La gauche est le camp des opprimés. Elle ne défend pas un groupe communautaire parce que ce groupe s’identifie comme tel. Elle défend un groupe parce que celui-ci est stigmatisé par les dominants.
La défense des services publics, le « patrimoine de ceux qui n’ont rien », la retraite à 60 ans, pour préserver ceux qui créent la richesse des entreprises contre le capital, les impôts sur les grandes fortunes, pour mieux répartir les richesses et éviter qu’elles ne s’accumulent entre un nombre de mains toujours plus réduit, sont quelques-unes de ses armes pour atteindre cet idéal.

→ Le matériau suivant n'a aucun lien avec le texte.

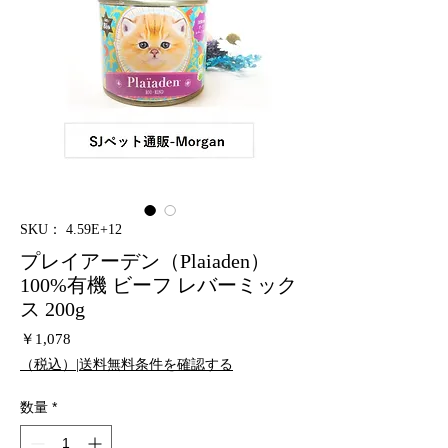
SKU： 4.59E+12
プレイアーデン（Plaiaden）
100%有機 ビーフ レバーミック
ス 200g
価
￥1,078
格
（税込）|送料無料条件を確認する
数量
*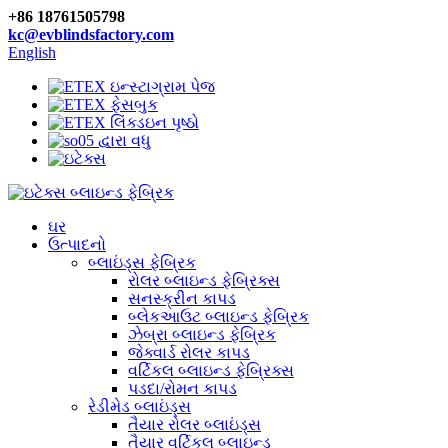
+86 18761505798
kc@evblindsfactory.com
English
ઘર
ઉત્પાદનો
બ્લાઇંડ્સ ફેબ્રિક
રોલર બ્લાઇન્ડ ફેબ્રિક્સ
સનસ્ક્રીન કાપડ
બ્લેકઆઉટ બ્લાઇન્ડ ફેબ્રિક
ઝેબ્રા બ્લાઇન્ડ ફેબ્રિક
જેક્વાર્ડ રોલર કાપડ
વર્ટિકલ બ્લાઇન્ડ ફેબ્રિક્સ
પડદા/રોમન કાપડ
રેડીમેડ બ્લાઇંડ્સ
તૈયાર રોલર બ્લાઇંડ્સ
તૈયાર વર્ટિકલ બ્લાઇન્ડ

La France Insoumise est une force politique de gauche radicale, sans concession avec la bourgeoisie et le capitalisme. Elle est du côté des opprimés contre les dominants, pour la construction d’un monde plus juste et plus égalitaire.
L’antisémitisme n’est pas, n’a jamais été, et ne sera jamais un quelconque moteur de ses actes et de ses prises de position. Ceux qui l’attaquent par ce biais n’ont en réalité qu’un seul objectif : la perpétuation du système de domination actuel, qui leur confère aujourd’hui la totalité des pouvoirs.
Ceux qui essentialisent les juifs sont les mêmes que ceux qui essentialisent les musulmans, les femmes, ou les homosexuels. Et ce n’est pas à gauche qu’ils se trouvent. Bien au contraire. L’Histoire l’a prouvé maintes fois. Et il n’est pas fait exception aujourd’hui.